THE PROBLEM = Among the lines below, copy exactly those from the one with "ного моста, ведущего в городок." through the one with "nawadniania, co czyni", counting both ends.
****************************************
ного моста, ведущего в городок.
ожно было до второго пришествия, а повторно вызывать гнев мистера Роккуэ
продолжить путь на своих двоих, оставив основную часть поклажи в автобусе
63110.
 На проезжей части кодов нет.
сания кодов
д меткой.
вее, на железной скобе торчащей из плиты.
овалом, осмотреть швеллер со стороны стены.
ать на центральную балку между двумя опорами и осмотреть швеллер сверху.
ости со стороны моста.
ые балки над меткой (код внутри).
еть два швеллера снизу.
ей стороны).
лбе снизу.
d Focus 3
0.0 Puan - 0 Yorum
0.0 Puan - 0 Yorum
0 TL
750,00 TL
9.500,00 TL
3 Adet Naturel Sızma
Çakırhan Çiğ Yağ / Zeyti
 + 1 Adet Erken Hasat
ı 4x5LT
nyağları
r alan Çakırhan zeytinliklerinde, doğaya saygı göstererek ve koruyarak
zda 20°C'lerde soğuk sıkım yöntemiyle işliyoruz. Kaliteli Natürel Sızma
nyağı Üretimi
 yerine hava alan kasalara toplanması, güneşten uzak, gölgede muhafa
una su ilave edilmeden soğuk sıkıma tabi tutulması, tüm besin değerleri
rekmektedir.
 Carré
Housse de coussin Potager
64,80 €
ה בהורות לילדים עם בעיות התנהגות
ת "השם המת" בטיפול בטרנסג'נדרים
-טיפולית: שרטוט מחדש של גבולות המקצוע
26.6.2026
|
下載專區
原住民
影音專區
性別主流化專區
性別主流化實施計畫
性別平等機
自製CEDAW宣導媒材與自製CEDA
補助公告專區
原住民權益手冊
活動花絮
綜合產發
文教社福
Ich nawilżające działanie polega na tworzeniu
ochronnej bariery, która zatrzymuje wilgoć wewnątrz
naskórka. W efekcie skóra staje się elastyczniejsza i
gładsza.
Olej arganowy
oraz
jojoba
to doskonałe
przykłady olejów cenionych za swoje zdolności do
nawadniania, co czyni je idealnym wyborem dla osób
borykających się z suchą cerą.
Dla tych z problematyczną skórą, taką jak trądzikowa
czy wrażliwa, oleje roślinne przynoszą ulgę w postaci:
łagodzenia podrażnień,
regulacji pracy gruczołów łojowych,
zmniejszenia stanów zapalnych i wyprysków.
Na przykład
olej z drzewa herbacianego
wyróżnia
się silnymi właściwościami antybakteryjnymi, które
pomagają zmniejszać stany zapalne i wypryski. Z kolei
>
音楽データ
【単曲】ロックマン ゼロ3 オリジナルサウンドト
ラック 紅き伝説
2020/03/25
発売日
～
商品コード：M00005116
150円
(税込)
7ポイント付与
****************************************
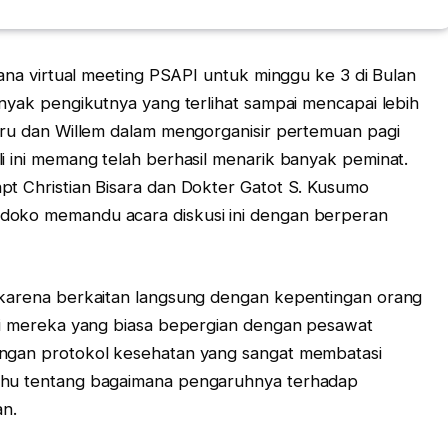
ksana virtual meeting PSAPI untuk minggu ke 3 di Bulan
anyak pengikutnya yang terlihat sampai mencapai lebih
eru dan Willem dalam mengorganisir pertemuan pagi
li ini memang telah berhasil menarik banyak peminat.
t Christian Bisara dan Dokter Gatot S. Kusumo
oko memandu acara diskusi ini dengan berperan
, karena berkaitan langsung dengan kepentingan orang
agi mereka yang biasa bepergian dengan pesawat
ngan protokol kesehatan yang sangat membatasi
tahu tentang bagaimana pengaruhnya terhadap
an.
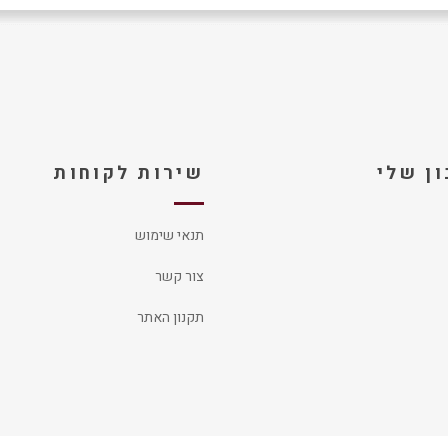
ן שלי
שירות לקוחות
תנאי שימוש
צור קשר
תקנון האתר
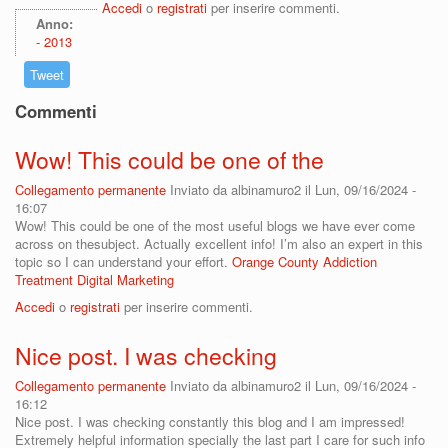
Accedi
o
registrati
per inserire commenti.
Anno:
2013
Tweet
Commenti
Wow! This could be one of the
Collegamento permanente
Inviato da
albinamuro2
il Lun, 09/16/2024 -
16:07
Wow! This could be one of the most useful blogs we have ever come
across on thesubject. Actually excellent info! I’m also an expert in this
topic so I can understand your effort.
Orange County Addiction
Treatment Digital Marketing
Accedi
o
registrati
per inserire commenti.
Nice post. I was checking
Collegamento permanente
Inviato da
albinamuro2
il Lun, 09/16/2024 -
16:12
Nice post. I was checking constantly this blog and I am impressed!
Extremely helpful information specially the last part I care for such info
****************************************
ANSWER =
ного моста, ведущего в городок.
ожно было до второго пришествия, а повторно вызывать гнев мистера Роккуэ
продолжить путь на своих двоих, оставив основную часть поклажи в автобусе
63110.
 На проезжей части кодов нет.
сания кодов
д меткой.
вее, на железной скобе торчащей из плиты.
овалом, осмотреть швеллер со стороны стены.
ать на центральную балку между двумя опорами и осмотреть швеллер сверху.
ости со стороны моста.
ые балки над меткой (код внутри).
еть два швеллера снизу.
ей стороны).
лбе снизу.
d Focus 3
0.0 Puan - 0 Yorum
0.0 Puan - 0 Yorum
0 TL
750,00 TL
9.500,00 TL
3 Adet Naturel Sızma
Çakırhan Çiğ Yağ / Zeyti
 + 1 Adet Erken Hasat
ı 4x5LT
nyağları
r alan Çakırhan zeytinliklerinde, doğaya saygı göstererek ve koruyarak
zda 20°C'lerde soğuk sıkım yöntemiyle işliyoruz. Kaliteli Natürel Sızma
nyağı Üretimi
 yerine hava alan kasalara toplanması, güneşten uzak, gölgede muhafa
una su ilave edilmeden soğuk sıkıma tabi tutulması, tüm besin değerleri
rekmektedir.
 Carré
Housse de coussin Potager
64,80 €
ה בהורות לילדים עם בעיות התנהגות
ת "השם המת" בטיפול בטרנסג'נדרים
-טיפולית: שרטוט מחדש של גבולות המקצוע
26.6.2026
|
下載專區
原住民
影音專區
性別主流化專區
性別主流化實施計畫
性別平等機
自製CEDAW宣導媒材與自製CEDA
補助公告專區
原住民權益手冊
活動花絮
綜合產發
文教社福
Ich nawilżające działanie polega na tworzeniu
ochronnej bariery, która zatrzymuje wilgoć wewnątrz
naskórka. W efekcie skóra staje się elastyczniejsza i
gładsza.
Olej arganowy
oraz
jojoba
to doskonałe
przykłady olejów cenionych za swoje zdolności do
nawadniania, co czyni je idealnym wyborem dla osób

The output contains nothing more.